Idiopathic pulmonary fibrosis (IPF)

Active Ingredient: Pirfenidone

Indication for Pirfenidone

Population group: only adults (18 years old or older)
Therapeutic intent: Curative procedure

Pirfenidone is indicated in adults for the treatment of idiopathic pulmonary fibrosis (IPF).

For this indication, competent medicine agencies globally authorize below treatments:

267 mg 3 times daily for Days 1-7, 534 mg 3 times daily for Days 8-14, 801 mg 3 times daily from Day 15 onwards

For:

Dosage regimens

Oral, 267 milligrams pirfenidone, 3 times daily, over the duration of 7 days. Afterwards, oral, 534 milligrams pirfenidone, 3 times daily, over the duration of 7 days.

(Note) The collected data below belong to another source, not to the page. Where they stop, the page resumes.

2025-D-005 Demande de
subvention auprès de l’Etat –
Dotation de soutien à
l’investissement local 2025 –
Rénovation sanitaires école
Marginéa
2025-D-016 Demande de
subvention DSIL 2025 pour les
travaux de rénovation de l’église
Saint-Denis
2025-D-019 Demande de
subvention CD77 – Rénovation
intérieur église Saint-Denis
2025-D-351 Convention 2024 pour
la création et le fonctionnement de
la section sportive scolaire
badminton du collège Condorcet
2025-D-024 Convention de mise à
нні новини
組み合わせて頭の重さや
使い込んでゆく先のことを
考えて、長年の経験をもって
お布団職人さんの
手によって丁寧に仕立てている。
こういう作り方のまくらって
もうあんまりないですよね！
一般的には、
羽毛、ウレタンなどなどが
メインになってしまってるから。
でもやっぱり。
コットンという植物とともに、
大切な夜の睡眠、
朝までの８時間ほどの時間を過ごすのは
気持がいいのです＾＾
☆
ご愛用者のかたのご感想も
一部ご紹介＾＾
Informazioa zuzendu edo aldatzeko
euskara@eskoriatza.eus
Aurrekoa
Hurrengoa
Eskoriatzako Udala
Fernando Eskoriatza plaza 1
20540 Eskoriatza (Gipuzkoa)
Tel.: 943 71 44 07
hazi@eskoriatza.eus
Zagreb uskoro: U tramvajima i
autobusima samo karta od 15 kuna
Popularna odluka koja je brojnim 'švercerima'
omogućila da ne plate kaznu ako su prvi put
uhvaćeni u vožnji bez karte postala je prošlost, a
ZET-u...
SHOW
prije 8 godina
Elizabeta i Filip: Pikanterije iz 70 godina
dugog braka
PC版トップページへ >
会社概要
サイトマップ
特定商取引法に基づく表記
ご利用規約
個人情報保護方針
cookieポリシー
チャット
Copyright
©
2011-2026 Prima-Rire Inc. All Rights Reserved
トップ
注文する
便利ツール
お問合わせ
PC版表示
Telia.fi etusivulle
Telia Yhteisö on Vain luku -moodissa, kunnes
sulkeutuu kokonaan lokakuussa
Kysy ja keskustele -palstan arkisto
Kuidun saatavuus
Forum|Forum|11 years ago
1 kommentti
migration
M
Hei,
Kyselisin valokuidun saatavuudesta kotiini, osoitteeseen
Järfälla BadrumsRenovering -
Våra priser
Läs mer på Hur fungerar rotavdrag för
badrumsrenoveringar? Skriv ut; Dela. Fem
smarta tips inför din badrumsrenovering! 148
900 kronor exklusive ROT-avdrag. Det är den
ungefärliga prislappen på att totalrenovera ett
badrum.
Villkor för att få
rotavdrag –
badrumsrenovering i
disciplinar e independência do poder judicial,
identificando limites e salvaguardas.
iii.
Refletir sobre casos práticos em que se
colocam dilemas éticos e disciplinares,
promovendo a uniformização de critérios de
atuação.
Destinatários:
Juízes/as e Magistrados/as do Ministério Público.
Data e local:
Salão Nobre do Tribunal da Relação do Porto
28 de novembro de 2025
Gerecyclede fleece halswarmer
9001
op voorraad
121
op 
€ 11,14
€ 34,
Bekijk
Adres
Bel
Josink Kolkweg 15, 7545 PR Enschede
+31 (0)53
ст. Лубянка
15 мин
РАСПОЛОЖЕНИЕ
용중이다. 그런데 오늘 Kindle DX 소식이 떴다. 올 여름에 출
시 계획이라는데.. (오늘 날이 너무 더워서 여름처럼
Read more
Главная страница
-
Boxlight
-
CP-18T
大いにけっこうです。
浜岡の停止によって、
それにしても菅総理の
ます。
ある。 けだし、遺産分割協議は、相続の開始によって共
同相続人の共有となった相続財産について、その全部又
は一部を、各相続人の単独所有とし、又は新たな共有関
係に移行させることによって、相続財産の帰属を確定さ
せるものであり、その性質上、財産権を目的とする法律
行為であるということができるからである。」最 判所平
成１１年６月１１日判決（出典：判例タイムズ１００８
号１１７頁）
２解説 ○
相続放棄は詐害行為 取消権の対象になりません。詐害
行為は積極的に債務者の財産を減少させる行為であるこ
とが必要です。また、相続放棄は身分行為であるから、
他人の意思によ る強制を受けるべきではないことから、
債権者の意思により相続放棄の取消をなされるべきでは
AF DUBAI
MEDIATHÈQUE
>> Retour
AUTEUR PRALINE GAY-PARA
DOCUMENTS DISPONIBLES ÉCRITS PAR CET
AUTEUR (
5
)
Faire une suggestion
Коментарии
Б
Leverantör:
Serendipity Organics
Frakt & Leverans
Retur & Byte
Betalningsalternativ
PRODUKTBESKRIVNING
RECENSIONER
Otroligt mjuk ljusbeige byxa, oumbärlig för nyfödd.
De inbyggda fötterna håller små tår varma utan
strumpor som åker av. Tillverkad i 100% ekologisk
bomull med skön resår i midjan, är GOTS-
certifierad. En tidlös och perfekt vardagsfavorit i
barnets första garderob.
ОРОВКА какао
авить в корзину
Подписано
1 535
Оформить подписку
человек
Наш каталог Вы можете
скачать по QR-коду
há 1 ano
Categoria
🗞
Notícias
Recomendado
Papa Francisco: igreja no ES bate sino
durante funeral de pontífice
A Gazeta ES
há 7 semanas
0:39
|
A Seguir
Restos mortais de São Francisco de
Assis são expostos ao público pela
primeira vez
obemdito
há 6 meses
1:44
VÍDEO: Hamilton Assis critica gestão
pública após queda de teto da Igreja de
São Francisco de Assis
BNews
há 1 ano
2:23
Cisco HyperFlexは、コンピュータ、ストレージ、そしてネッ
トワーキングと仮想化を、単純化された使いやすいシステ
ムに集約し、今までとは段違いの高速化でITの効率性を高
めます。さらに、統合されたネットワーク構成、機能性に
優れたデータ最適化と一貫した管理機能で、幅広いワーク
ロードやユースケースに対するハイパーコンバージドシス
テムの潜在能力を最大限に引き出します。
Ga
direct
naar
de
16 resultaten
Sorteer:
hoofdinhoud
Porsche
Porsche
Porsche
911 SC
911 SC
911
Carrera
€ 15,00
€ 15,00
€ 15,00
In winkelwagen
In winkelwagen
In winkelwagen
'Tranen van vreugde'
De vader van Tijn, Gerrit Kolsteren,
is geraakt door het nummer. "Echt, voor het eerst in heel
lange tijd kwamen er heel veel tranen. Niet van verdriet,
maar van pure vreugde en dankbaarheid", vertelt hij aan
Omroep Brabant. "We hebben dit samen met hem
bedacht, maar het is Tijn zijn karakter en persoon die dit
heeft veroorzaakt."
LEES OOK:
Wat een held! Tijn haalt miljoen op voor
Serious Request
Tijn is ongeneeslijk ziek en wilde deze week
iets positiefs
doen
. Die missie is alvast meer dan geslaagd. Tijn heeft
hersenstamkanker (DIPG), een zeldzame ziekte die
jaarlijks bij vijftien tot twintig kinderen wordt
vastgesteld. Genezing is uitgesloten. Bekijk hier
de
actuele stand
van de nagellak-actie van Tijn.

Afterwards, oral, 801 milligrams pirfenidone, 3 times daily.

Detailed description

Upon initiating treatment, the dose should be titrated to the recommended daily dose of 2403 mg/day over a 14-day period as follows:

  • Days 1 to 7: a dose of 267 mg administered three times a day (801 mg/day)
  • Days 8 to 14: a dose of 534 mg administered three times a day (1602 mg/day)
  • Day 15 onward: a dose of 801 mg administered three times a day (2403 mg/day)

The recommended maintenance daily dose of pirfenidone is 801 mg three times a day with food for a total of 2403 mg/day.

Doses above 2403 mg/day are not recommended for any patient.

Patients who miss 14 consecutive days or more of pirfenidone treatment should re-initiate therapy by undergoing the initial 2-week titration regimen up to the recommended daily dose.

Dosage considerations

It should be taken with food to reduce the possibility of nausea and dizziness.

Active ingredient

Pirfenidone

Pirfenidone attenuates fibroblast proliferation, production of fibrosis-associated proteins and cytokines, and the increased biosynthesis and accumulation of extracellular matrix in response to cytokine growth factors such as, transforming growth factor-beta (TGF-β) and platelet-derived growth factor (PDGF).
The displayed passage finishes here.